● REQUIRED ACTION
Set down the data below from its first line to the line holding "RedGamingTech", inclusive; omit all pictures.
[[ DATASET EXTRACT, beginning ]]
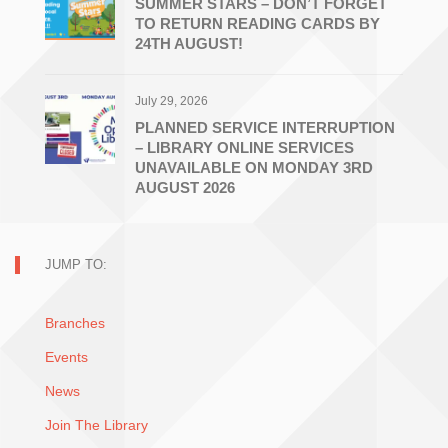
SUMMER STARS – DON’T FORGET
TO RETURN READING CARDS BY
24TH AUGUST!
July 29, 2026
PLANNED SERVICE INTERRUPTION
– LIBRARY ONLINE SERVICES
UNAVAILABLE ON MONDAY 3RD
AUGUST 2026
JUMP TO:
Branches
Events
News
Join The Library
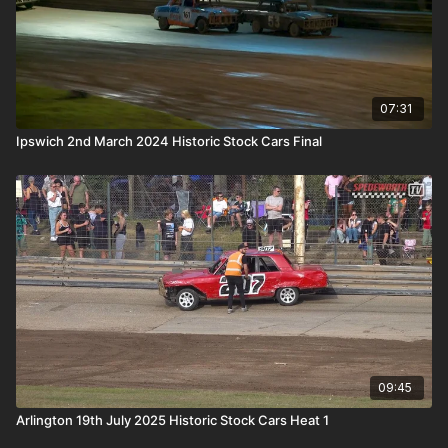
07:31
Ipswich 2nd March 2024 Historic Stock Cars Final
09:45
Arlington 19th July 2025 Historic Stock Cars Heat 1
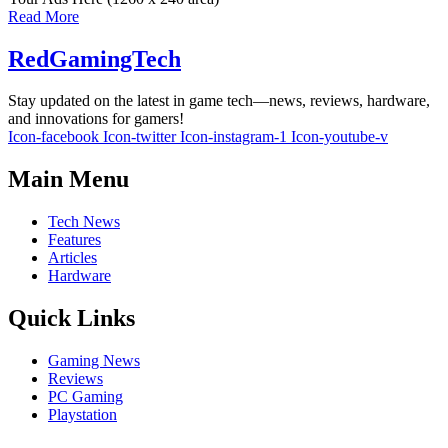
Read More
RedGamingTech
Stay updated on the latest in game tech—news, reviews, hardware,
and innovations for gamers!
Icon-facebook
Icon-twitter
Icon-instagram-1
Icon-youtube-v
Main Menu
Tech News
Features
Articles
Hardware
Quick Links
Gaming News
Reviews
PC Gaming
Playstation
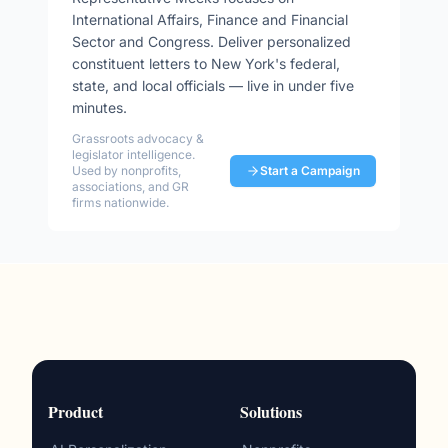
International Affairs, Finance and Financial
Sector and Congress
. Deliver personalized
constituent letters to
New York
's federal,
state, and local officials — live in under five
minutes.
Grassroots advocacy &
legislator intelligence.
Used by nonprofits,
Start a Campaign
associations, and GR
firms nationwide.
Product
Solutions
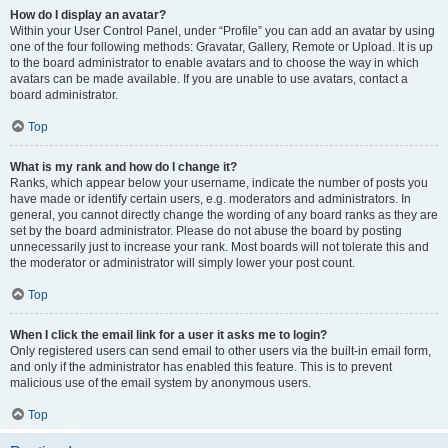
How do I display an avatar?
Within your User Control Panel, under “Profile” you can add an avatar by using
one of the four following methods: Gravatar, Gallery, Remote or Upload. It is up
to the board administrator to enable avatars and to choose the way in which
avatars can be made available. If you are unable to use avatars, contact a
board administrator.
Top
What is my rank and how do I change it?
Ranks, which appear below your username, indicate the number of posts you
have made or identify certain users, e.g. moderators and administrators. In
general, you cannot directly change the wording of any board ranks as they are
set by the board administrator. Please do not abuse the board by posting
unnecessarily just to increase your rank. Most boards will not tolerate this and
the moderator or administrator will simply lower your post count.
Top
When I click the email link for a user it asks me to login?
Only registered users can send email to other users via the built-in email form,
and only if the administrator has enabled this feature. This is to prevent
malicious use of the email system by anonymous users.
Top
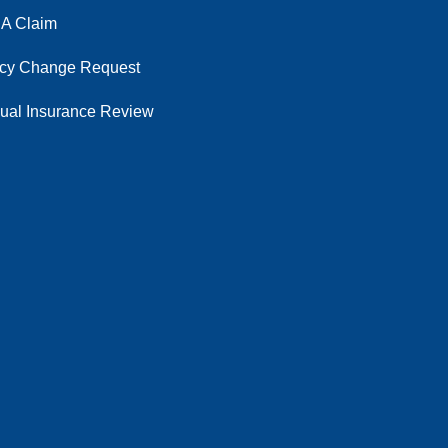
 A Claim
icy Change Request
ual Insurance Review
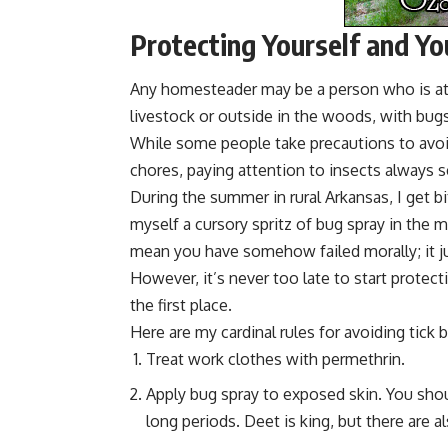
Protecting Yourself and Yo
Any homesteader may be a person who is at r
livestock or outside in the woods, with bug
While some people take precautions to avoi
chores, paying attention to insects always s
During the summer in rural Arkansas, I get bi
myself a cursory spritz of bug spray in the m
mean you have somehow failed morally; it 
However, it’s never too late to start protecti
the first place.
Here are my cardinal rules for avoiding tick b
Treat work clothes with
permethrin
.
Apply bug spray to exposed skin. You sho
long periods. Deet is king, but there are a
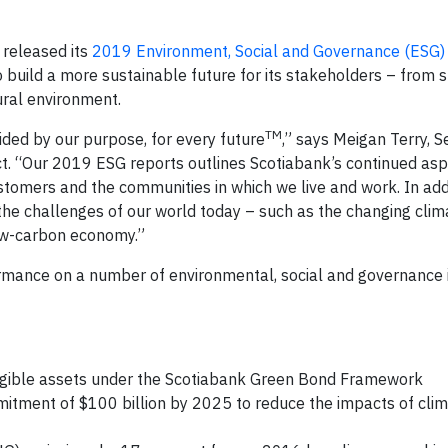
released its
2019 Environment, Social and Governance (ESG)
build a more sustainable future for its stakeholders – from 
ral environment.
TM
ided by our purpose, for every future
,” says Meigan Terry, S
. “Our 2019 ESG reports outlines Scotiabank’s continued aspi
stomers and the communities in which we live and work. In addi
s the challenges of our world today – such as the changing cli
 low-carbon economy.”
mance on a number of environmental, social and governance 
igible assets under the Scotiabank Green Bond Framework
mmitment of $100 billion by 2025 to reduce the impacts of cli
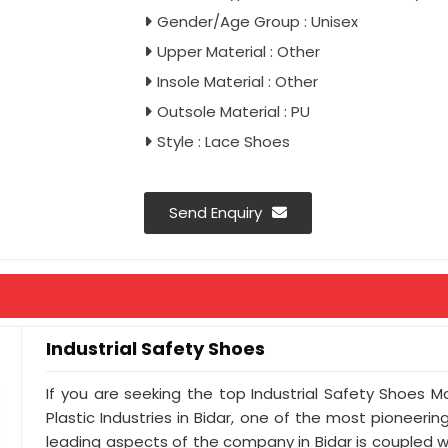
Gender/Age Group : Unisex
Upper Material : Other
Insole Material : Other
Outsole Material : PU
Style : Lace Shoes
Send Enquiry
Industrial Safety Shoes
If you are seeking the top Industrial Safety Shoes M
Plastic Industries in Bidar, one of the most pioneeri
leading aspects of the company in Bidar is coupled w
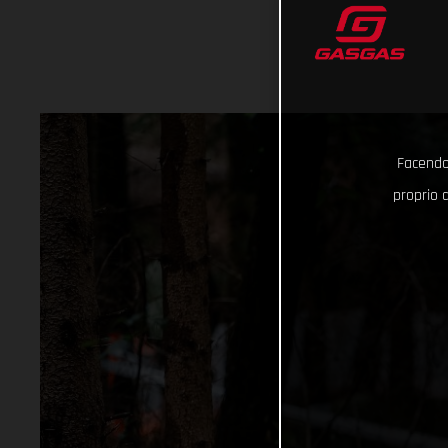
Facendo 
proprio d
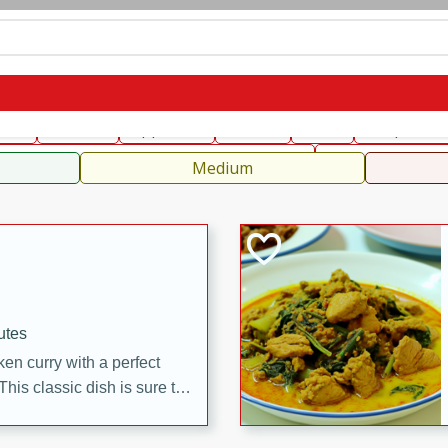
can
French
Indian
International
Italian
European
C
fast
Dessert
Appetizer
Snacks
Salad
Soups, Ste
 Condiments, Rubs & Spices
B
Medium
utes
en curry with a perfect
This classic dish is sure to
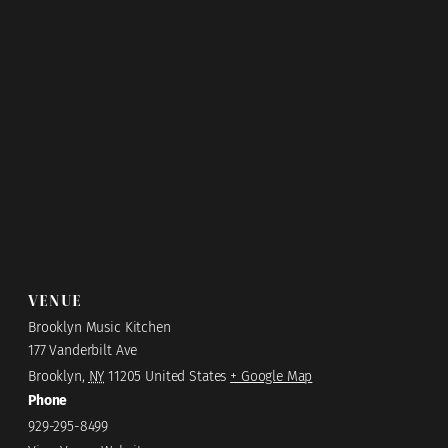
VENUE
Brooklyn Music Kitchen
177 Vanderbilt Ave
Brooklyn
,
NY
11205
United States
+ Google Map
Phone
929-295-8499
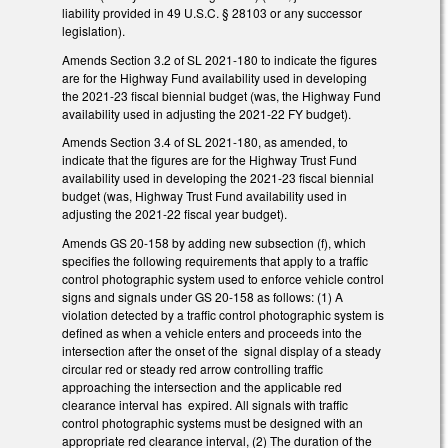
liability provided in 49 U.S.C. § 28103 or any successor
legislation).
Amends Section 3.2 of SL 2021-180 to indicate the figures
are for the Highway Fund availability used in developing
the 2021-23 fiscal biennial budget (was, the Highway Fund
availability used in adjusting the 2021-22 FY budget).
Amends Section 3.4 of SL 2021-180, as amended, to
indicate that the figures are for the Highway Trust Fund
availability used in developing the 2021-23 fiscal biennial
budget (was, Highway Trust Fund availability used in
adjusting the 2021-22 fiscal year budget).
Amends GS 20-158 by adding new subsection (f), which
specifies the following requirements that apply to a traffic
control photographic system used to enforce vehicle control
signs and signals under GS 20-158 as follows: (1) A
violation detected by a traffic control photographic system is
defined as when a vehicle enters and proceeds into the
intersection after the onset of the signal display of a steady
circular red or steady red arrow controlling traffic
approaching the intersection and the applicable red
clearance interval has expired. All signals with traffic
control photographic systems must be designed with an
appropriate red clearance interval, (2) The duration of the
[[ DATASET EXTRACT, end ]]
● EXERCISE RESPONSE
SUMMER STARS – DON’T FORGET
TO RETURN READING CARDS BY
24TH AUGUST!
July 29, 2026
PLANNED SERVICE INTERRUPTION
– LIBRARY ONLINE SERVICES
UNAVAILABLE ON MONDAY 3RD
AUGUST 2026
JUMP TO:
Branches
Events
News
Join The Library
07:31
Ipswich 2nd March 2024 Historic Stock Cars Final
09:45
Arlington 19th July 2025 Historic Stock Cars Heat 1
Read More
RedGamingTech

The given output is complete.